Prompt: Find every line below with the string "Keto" and pick it out.

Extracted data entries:
○ ○ ○ ○ ○ ○ ○
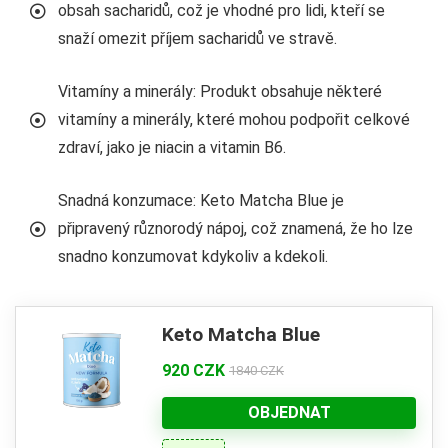
obsah sacharidů, což je vhodné pro lidi, kteří se
snaží omezit příjem sacharidů ve stravě.
Vitamíny a minerály: Produkt obsahuje některé
vitamíny a minerály, které mohou podpořit celkové
zdraví, jako je niacin a vitamin B6.
Snadná konzumace: Keto Matcha Blue je
připravený různorodý nápoj, což znamená, že ho lze
snadno konzumovat kdykoliv a kdekoli.
Keto Matcha Blue
920 CZK
1840 CZK
OBJEDNAT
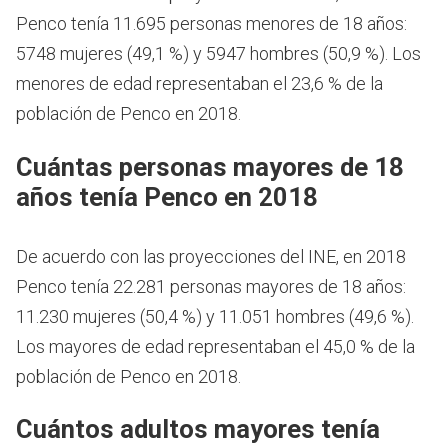
Penco tenía 11.695 personas menores de 18 años:
5748 mujeres (49,1 %) y 5947 hombres (50,9 %). Los
menores de edad representaban el 23,6 % de la
población de Penco en 2018.
Cuántas personas mayores de 18
años tenía Penco en 2018
De acuerdo con las proyecciones del INE, en 2018
Penco tenía 22.281 personas mayores de 18 años:
11.230 mujeres (50,4 %) y 11.051 hombres (49,6 %).
Los mayores de edad representaban el 45,0 % de la
población de Penco en 2018.
Cuántos adultos mayores tenía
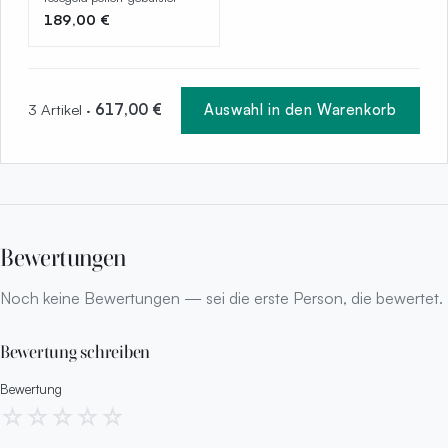
189,00 €
3 Artikel ·
617,00 €
Auswahl in den Warenkorb
Bewertungen
Noch keine Bewertungen — sei die erste Person, die bewertet.
Bewertung schreiben
Bewertung
☆
☆
☆
☆
☆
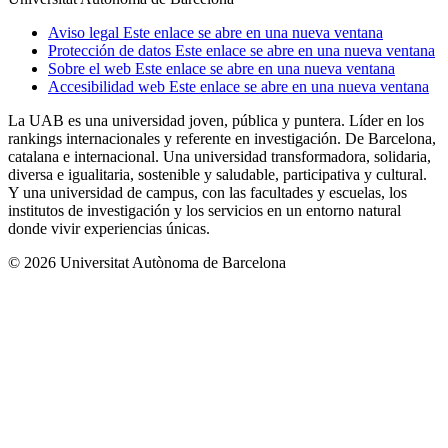
Aviso legal
Este enlace se abre en una nueva ventana
Protección de datos
Este enlace se abre en una nueva ventana
Sobre el web
Este enlace se abre en una nueva ventana
Accesibilidad web
Este enlace se abre en una nueva ventana
La UAB es una universidad joven, pública y puntera. Líder en los
rankings internacionales y referente en investigación. De Barcelona,
catalana e internacional. Una universidad transformadora, solidaria,
diversa e igualitaria, sostenible y saludable, participativa y cultural.
Y una universidad de campus, con las facultades y escuelas, los
institutos de investigación y los servicios en un entorno natural
donde vivir experiencias únicas.
© 2026 Universitat Autònoma de Barcelona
○ ○ ○ ○ ○ ○ ○
Response to the exercise:
Snadná konzumace: Keto Matcha Blue je
Keto Matcha Blue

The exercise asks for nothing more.